In 2008 the total number of full-time equivalent jobs was 61. The number of jobs in the primary sector was 30, of which 16 were in agriculture and 14 were in forestry or lumber production. There were no jobs in the secondary sector. The number of jobs in the tertiary sector was 31. In the tertiary sector; 7 or 22.6% were in wholesale or retail sales or the repair of motor vehicles, 3 or 9.7% were in a hotel or restaurant, 1 was in the information industry, 3 or 9.7% were technical professionals or scientists, 4 or 12.9% were in education and 11 or 35.5% were in health care.
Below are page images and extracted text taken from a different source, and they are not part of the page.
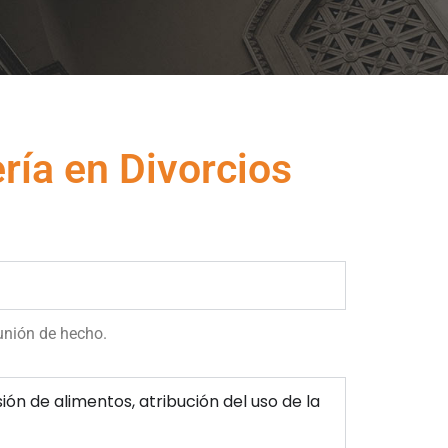
ía en Divorcios
unión de hecho.
ión de alimentos, atribución del uso de la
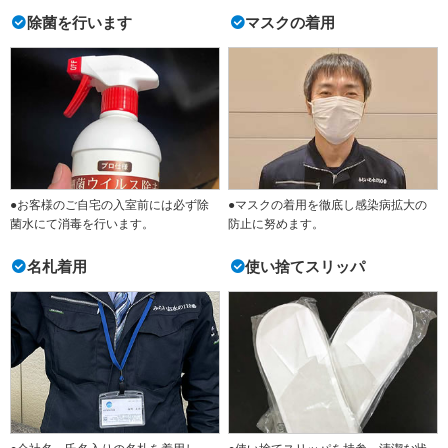
除菌を行います
マスクの着用
●お客様のご自宅の入室前には必ず除
●マスクの着用を徹底し感染病拡大の
菌水にて消毒を行います。
防止に努めます。
名札着用
使い捨てスリッパ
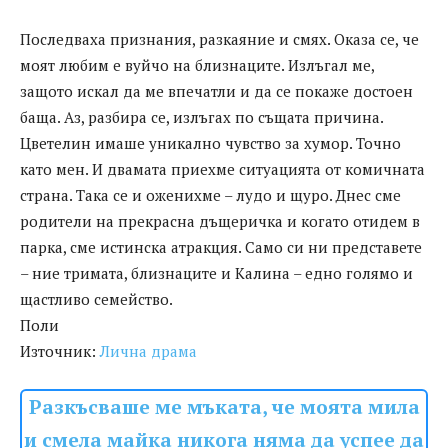
Последваха признания, разкаяние и смях. Оказа се, че
моят любим е вуйчо на близнаците. Излъгал ме,
защото искал да ме впечатли и да се покаже достоен
баща. Аз, разбира се, излъгах по същата причина.
Цветелин имаше уникално чувство за хумор. Точно
като мен. И двамата приехме ситуацията от комичната
страна. Така се и оженихме – лудо и щуро. Днес сме
родители на прекрасна дъщеричка и когато отидем в
парка, сме истинска атракция. Само си ни представете
– ние тримата, близнаците и Калина – едно голямо и
щастливо семейство.
Поли
Източник:
Лична драма
Разкъсваше ме мъката, че моята мила
и смела майка никога няма да успее да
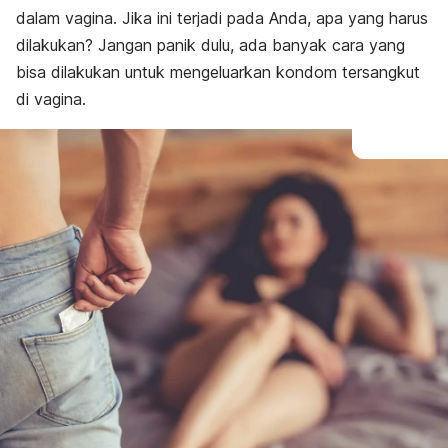
dalam vagina. Jika ini terjadi pada Anda,
apa yang harus
dilakukan? Jangan panik dulu, ada banyak cara yang
bisa dilakukan untuk mengeluarkan kondom tersangkut
di vagina.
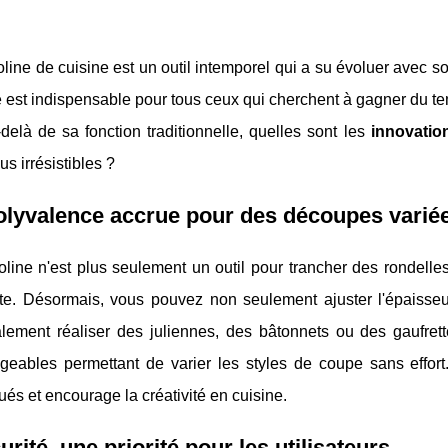
ine de cuisine est un outil intemporel qui a su évoluer avec s
lle est indispensable pour tous ceux qui cherchent à gagner du t
delà de sa fonction traditionnelle, quelles sont les
innovatio
us irrésistibles ?
olyvalence accrue pour des découpes varié
line n'est plus seulement un outil pour trancher des rondell
nte. Désormais, vous pouvez non seulement ajuster l'épaisseu
lement réaliser des juliennes, des bâtonnets ou des gaufre
geables permettant de varier les styles de coupe sans effort.
ués et encourage la créativité en cuisine.
urité, une priorité pour les utilisateurs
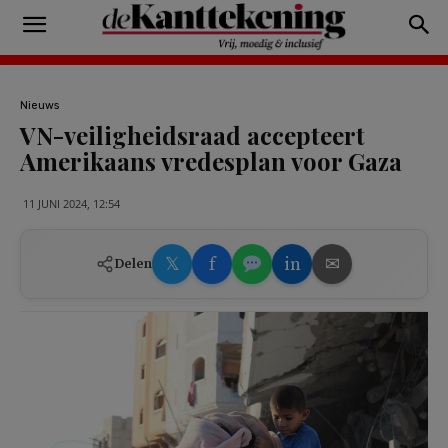
Nieuws
VN-veiligheidsraad accepteert
Amerikaans vredesplan voor Gaza
11 JUNI 2024, 12:54
𝕏
f
in
✉
Delen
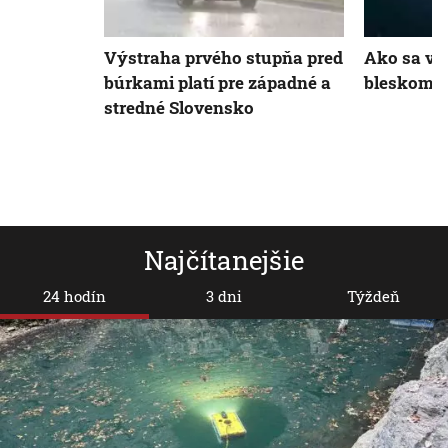
Výstraha prvého stupňa pred
Ako sa vy
búrkami platí pre západné a
bleskom v
stredné Slovensko
Najčítanejšie
24 hodín
3 dni
Týždeň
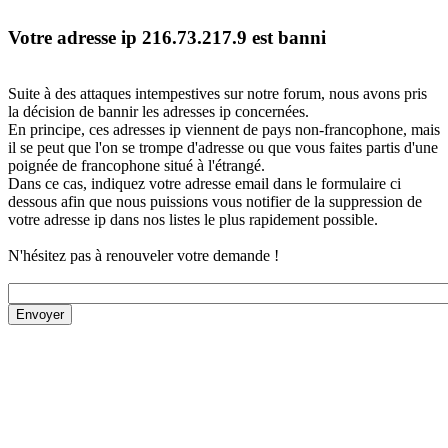
Votre adresse ip 216.73.217.9 est banni
Suite à des attaques intempestives sur notre forum, nous avons pris
la décision de bannir les adresses ip concernées.
En principe, ces adresses ip viennent de pays non-francophone, mais
il se peut que l'on se trompe d'adresse ou que vous faites partis d'une
poignée de francophone situé à l'étrangé.
Dans ce cas, indiquez votre adresse email dans le formulaire ci
dessous afin que nous puissions vous notifier de la suppression de
votre adresse ip dans nos listes le plus rapidement possible.
N'hésitez pas à renouveler votre demande !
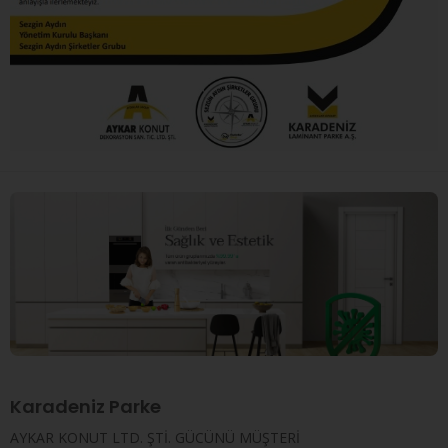
Karadeniz Parke
AYKAR KONUT LTD. ŞTİ. GÜCÜNÜ MÜŞTERİ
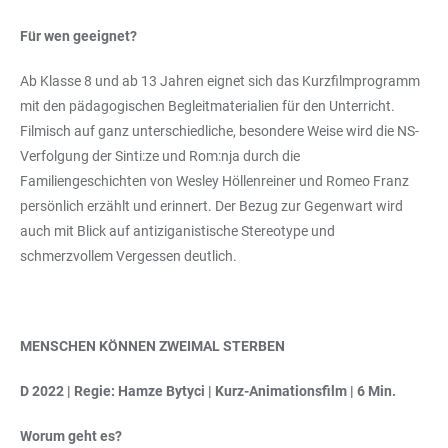
Für wen geeignet?
Ab Klasse 8 und ab 13 Jahren eignet sich das Kurzfilmprogramm
mit den pädagogischen Begleitmaterialien für den Unterricht.
Filmisch auf ganz unterschiedliche, besondere Weise wird die NS-
Verfolgung der Sinti:ze und Rom:nja durch die
Familiengeschichten von Wesley Höllenreiner und Romeo Franz
persönlich erzählt und erinnert. Der Bezug zur Gegenwart wird
auch mit Blick auf antiziganistische Stereotype und
schmerzvollem Vergessen deutlich.
MENSCHEN KÖNNEN ZWEIMAL STERBEN
D 2022 | Regie: Hamze Bytyci | Kurz-Animationsfilm | 6 Min.
Worum geht es?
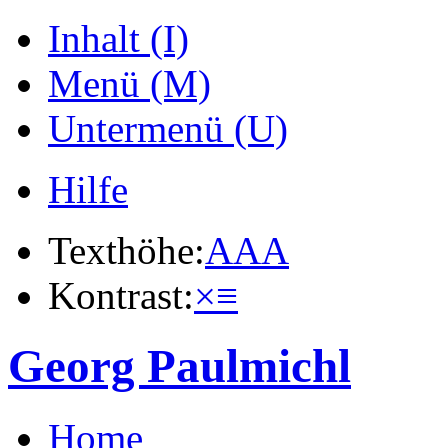
Inhalt (I)
Menü (M)
Untermenü (U)
Hilfe
Texthöhe:
A
A
A
Kontrast:
×
≡
Georg Paulmichl
Home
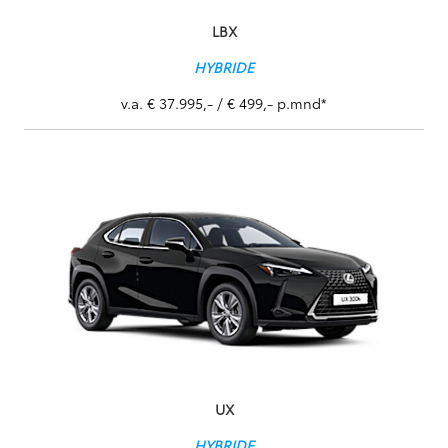
LBX
HYBRIDE
v.a. € 37.995,- / € 499,- p.mnd*
UX
HYBRIDE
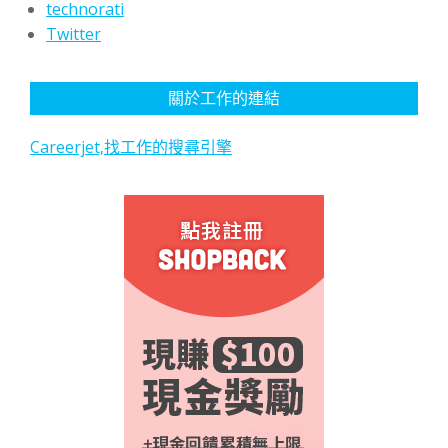
technorati
Twitter
關於工作的連結
Careerjet,找工作的搜尋引擎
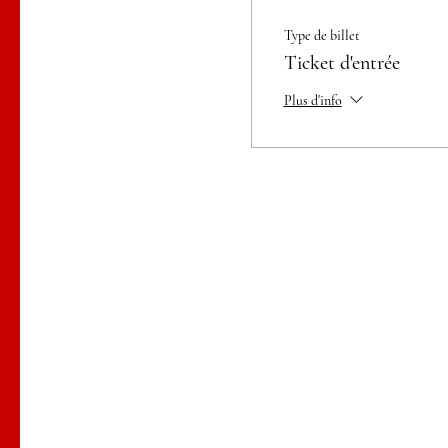
Type de billet
Ticket d'entrée
Plus d'info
In 2000, there were 19 workers who commuted into the municipality and 102 workers who commuted away. The municipality is a net exporter of workers, with about 5.4 workers leaving the municipality for every one entering. Of the working population, 4.7% used public transportation to get to work, and 67.6% used a private car.

==Religion==
From the 2000 census, 45 or 14.8% were Roman Catholic, while 181 or 59.3% belonged to the Swiss Reformed Church. Of the rest of the population, there was 1 individual who belongs to the Christian Catholic Church, and there was 1 individual who belongs to another Christian church. There were 2 individuals who were Buddhist, 1 person who was Hindu and 3 individuals who belonged to another church. 46 (or about 15.08% of the population) belonged to no church, are agnostic or atheist, and 25 individuals (or about 8.20% of the population) did not answer the question.

==Education==
In Corcelles-sur-Chavornay about 89 or (29.2%) of the population have completed non-mandatory upper secondary education, and 49 or (16.1%) have completed additional higher education (either university or a Fachhochschule). Of the 49 who completed tertiary schooling, 46.9% were Swiss men, 38.8% were Swiss women and 12.2% were non-Swiss women.

In the 2009/2010 school year there were a total of 43 students in the Corcelles-sur-Chavornay school district. In the Vaud cantonal school system, two years of non-obligatory pre-school are provided by the political districts. During the school year, the political district provided pre-school care for a total of 578 children of which 359 children (62.1%) received subsidized pre-school care. The canton's primary school program requires students to attend for four years. There were 26 students in the municipal primary school program. The obligatory lower secondary school program lasts for six years and there were 17 students in those schools.

As of 2000, there were 10 students in Corcelles-sur-Chavornay who came from another municipality, while 44 residents attended schools outside the municipality.